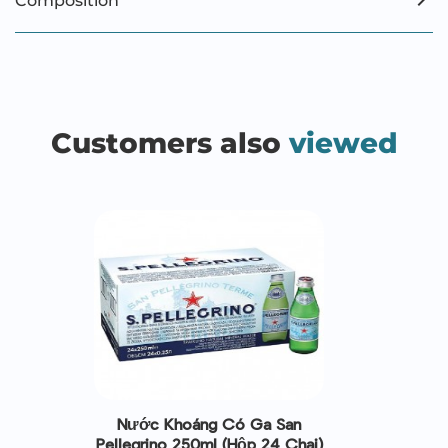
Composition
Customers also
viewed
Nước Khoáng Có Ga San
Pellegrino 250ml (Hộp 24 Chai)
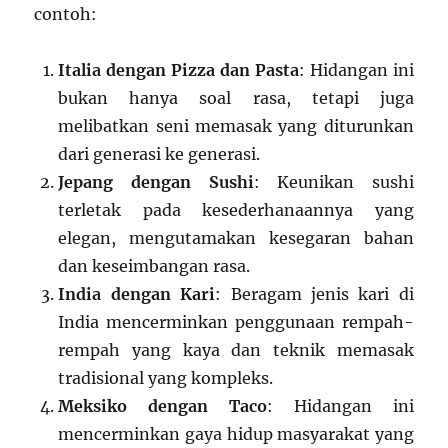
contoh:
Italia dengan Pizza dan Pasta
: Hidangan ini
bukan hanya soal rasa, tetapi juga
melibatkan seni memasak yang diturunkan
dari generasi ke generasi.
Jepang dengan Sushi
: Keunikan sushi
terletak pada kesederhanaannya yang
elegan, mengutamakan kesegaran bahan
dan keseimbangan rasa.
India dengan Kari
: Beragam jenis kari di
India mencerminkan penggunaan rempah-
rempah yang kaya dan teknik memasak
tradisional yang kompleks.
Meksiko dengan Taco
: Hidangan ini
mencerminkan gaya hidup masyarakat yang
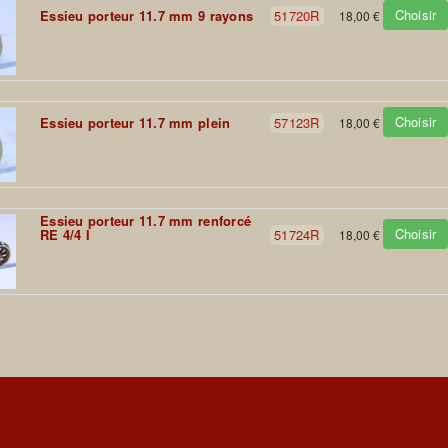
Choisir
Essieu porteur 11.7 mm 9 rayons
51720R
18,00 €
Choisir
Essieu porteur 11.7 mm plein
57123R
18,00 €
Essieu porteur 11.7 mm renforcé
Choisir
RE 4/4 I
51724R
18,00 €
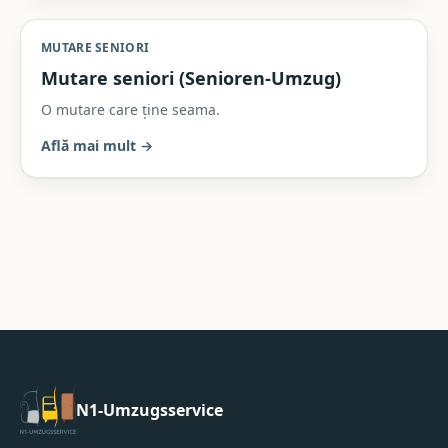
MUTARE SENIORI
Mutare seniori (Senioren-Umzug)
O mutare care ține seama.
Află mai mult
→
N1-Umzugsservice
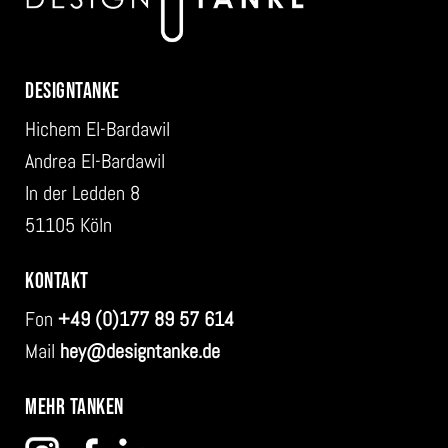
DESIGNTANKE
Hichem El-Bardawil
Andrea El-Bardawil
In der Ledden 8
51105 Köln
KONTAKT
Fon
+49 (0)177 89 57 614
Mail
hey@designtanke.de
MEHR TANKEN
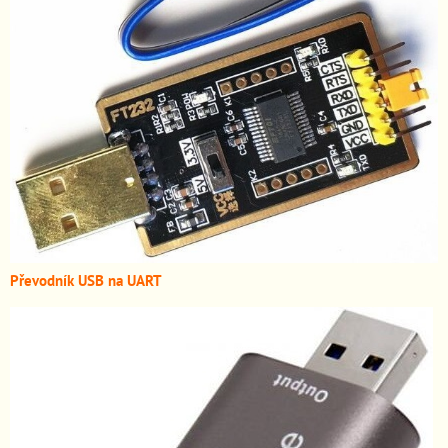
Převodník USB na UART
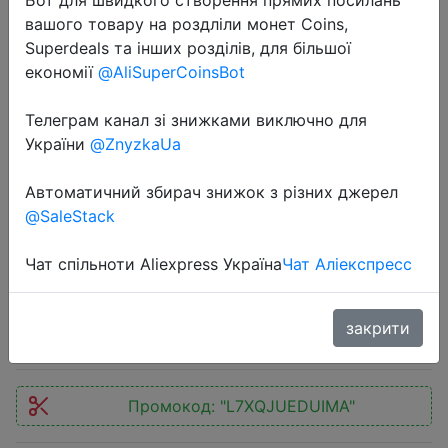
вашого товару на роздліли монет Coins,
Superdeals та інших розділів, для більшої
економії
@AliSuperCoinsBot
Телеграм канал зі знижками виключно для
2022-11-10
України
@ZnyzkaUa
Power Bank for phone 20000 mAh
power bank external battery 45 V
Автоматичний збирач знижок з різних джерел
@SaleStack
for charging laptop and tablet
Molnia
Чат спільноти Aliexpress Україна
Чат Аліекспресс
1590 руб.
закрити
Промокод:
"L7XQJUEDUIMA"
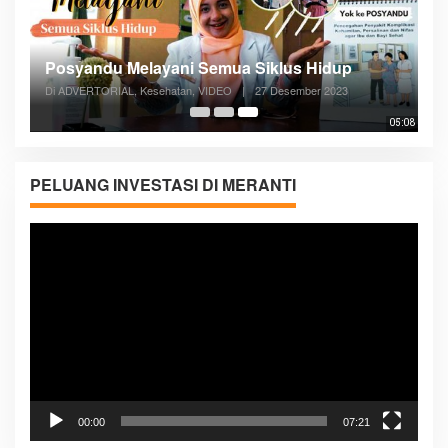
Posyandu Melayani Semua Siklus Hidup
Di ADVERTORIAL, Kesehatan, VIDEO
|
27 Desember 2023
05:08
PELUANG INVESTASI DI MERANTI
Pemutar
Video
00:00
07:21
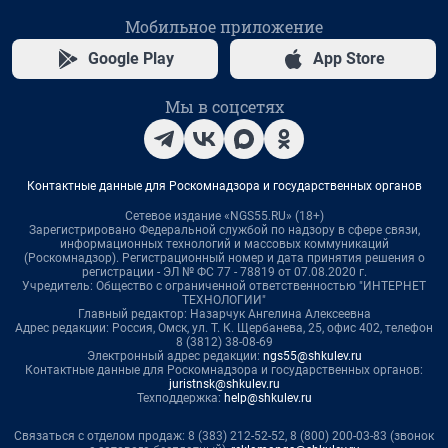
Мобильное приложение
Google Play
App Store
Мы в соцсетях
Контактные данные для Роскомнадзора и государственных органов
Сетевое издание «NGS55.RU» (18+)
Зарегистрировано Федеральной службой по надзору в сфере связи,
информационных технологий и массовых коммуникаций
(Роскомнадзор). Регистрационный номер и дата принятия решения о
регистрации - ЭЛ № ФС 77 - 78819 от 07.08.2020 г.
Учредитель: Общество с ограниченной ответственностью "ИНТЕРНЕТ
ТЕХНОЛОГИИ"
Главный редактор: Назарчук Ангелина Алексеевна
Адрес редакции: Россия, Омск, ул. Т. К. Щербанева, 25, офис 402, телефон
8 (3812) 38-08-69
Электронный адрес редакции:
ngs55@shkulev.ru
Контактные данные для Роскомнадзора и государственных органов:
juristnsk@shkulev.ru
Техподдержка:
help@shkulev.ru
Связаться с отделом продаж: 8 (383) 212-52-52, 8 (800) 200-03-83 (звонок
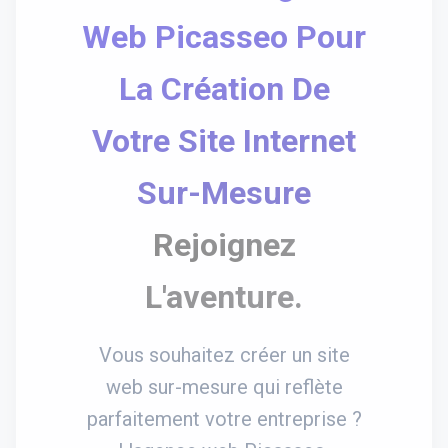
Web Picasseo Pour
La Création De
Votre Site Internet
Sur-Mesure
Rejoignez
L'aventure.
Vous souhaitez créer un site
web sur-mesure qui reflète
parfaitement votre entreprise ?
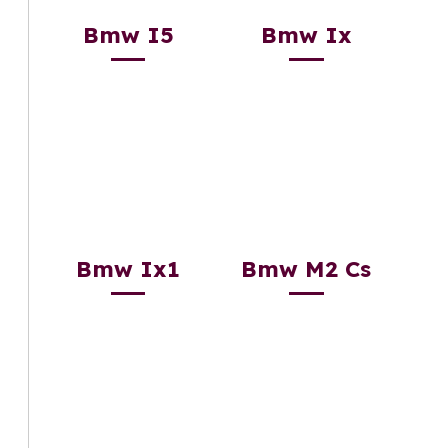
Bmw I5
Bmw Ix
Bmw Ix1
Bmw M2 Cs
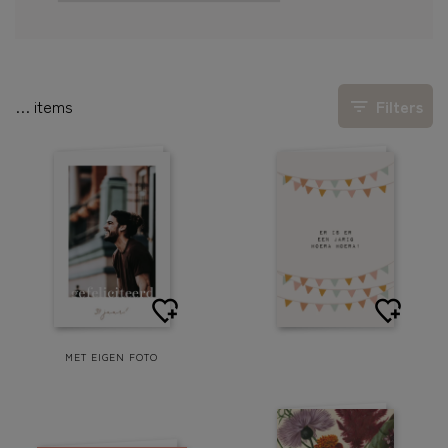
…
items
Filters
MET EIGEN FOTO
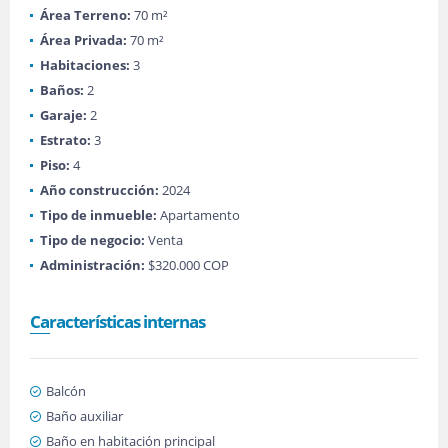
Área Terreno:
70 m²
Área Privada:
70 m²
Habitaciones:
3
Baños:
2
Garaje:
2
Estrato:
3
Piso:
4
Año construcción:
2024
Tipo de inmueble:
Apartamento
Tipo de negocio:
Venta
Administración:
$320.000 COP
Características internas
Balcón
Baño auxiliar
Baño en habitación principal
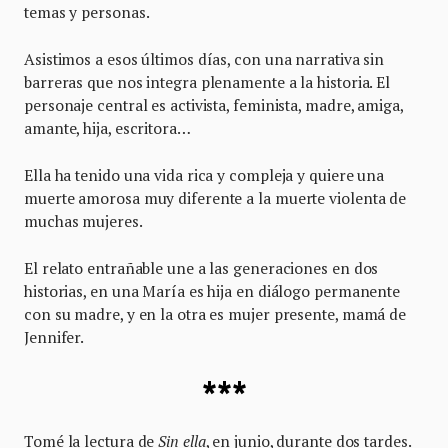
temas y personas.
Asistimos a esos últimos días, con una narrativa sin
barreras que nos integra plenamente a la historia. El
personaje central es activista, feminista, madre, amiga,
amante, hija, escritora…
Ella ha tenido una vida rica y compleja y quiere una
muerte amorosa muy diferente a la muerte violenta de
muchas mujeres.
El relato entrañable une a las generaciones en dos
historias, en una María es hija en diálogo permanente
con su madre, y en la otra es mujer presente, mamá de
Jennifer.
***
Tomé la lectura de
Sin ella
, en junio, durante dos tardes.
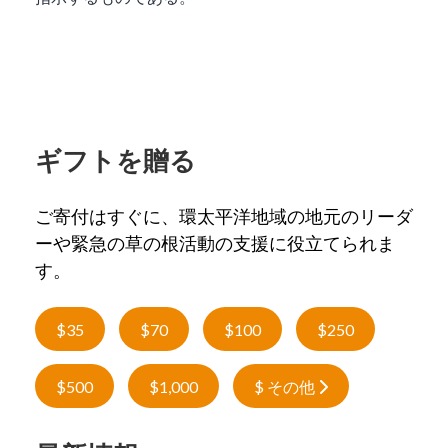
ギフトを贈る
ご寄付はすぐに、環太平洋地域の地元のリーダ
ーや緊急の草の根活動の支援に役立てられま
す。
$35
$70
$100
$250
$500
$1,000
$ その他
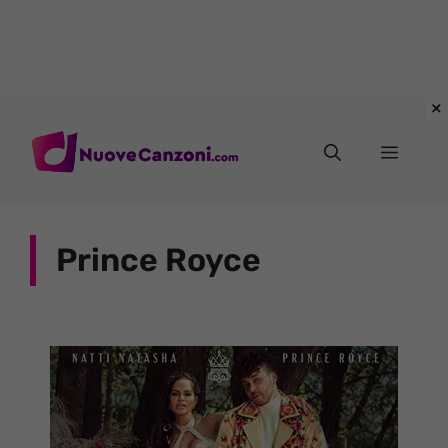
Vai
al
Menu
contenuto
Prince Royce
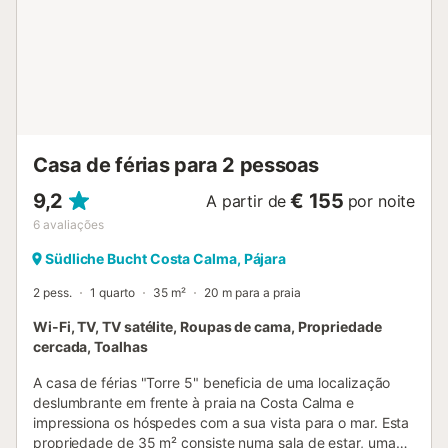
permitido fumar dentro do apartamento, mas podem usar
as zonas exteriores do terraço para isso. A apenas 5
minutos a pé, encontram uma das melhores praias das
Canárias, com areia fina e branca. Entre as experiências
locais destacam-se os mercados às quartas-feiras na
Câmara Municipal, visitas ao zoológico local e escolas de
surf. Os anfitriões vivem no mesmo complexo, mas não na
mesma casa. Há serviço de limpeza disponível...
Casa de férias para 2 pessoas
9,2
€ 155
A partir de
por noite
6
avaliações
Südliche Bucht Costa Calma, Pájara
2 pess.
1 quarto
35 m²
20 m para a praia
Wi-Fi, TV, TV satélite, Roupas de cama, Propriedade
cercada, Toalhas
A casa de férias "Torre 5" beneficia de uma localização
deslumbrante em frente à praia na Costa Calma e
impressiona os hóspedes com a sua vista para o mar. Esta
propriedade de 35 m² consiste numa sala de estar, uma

++++++++++++++++++++

§ **Task details**:
Whenever the string "India" shows up in a line above, copy that line.

§ **Solution below**:
India dengan Kari
India mencerminkan penggunaan rempah-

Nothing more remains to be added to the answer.